— PROBLEM TO SOLVE —
Collect from the data below each line with "НОВОСТИ".

───── INPUT RECORDS

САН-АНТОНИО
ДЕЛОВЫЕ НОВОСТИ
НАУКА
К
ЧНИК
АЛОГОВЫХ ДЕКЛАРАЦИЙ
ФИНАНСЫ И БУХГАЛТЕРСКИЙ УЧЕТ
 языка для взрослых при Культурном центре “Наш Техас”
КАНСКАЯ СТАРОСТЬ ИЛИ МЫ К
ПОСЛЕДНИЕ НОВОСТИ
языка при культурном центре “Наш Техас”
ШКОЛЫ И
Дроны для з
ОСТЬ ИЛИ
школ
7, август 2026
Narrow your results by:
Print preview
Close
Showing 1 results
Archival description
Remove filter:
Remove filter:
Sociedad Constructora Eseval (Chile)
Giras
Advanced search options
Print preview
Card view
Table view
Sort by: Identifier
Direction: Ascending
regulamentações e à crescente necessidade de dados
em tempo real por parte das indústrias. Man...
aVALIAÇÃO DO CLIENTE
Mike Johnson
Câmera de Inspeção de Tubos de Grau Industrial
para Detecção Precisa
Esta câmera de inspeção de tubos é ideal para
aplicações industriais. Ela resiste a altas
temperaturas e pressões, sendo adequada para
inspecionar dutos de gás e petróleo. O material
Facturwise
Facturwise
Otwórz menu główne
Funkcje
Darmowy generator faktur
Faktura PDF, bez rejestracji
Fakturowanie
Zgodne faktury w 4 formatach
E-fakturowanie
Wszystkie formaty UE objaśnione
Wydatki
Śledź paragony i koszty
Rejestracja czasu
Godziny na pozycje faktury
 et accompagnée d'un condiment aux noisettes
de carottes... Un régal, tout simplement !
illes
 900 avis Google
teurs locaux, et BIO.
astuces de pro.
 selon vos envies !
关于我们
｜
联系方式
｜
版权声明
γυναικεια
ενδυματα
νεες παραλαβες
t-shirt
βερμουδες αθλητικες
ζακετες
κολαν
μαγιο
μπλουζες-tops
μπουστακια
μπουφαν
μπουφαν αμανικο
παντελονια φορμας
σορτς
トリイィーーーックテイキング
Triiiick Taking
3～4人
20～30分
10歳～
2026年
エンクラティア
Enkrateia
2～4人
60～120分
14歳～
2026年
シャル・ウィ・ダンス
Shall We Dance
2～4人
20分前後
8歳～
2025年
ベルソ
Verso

──────────

— TASK OUTPUT —
ДЕЛОВЫЕ НОВОСТИ
ПОСЛЕДНИЕ НОВОСТИ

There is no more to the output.